» Instructions for the task
Check each line of the records below and collect those holding "artists".

###

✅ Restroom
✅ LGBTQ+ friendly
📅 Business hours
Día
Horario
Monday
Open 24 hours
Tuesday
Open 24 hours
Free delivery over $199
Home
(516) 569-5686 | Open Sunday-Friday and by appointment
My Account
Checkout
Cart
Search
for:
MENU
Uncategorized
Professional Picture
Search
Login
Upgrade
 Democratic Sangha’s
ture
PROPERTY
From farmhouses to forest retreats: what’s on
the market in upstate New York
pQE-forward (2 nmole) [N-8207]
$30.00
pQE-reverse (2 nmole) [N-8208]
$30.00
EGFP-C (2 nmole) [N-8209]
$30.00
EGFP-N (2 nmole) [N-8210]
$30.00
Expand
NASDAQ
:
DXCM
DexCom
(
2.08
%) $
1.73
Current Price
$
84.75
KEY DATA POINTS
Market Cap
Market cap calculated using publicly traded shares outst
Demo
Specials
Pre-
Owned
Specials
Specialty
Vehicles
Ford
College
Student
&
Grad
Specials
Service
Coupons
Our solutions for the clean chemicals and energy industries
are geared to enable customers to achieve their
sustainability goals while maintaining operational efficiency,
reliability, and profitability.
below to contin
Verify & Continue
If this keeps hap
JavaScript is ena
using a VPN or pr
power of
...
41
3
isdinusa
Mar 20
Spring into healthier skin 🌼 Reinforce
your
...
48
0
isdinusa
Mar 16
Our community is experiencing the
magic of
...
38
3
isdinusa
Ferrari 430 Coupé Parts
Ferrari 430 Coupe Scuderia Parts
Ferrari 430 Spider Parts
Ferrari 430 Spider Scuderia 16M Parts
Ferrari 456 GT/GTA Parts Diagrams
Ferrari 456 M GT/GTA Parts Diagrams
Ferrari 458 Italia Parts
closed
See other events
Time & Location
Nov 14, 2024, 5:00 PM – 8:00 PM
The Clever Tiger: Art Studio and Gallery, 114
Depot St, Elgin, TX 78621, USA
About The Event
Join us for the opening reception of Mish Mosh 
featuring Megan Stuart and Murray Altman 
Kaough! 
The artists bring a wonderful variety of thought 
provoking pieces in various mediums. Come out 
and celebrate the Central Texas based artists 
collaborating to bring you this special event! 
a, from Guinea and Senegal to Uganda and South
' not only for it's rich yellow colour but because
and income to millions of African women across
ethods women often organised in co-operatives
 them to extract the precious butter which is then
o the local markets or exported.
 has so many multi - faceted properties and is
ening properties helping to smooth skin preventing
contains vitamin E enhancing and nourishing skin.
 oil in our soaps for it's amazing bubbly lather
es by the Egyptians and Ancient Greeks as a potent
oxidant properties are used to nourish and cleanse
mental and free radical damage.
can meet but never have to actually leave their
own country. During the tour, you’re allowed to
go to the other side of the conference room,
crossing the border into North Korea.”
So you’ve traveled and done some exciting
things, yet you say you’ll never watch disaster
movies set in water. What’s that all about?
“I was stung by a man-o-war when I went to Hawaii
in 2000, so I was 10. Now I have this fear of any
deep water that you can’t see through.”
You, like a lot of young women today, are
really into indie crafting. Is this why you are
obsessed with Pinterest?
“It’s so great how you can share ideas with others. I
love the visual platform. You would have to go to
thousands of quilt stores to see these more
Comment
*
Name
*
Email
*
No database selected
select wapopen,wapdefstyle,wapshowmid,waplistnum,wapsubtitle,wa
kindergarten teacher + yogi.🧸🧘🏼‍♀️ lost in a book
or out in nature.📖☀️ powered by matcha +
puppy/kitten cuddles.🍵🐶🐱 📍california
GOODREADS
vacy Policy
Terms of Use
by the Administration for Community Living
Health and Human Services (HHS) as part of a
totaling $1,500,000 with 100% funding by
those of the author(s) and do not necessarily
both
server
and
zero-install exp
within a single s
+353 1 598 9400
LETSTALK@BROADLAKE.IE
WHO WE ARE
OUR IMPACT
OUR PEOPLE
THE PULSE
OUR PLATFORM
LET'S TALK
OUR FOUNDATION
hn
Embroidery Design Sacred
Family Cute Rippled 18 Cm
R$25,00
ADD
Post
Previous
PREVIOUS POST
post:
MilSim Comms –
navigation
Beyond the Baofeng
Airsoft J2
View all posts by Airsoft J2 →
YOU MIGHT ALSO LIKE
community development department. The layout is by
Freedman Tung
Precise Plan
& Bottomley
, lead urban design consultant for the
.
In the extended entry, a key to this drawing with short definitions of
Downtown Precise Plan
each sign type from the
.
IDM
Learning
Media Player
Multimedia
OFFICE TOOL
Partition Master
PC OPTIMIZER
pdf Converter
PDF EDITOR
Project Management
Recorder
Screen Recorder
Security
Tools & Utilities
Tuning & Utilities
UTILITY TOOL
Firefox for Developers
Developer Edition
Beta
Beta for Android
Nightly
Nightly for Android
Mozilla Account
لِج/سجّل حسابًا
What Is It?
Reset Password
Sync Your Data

###

» Result for this exercise
The artists bring a wonderful variety of thought 
and celebrate the Central Texas based artists 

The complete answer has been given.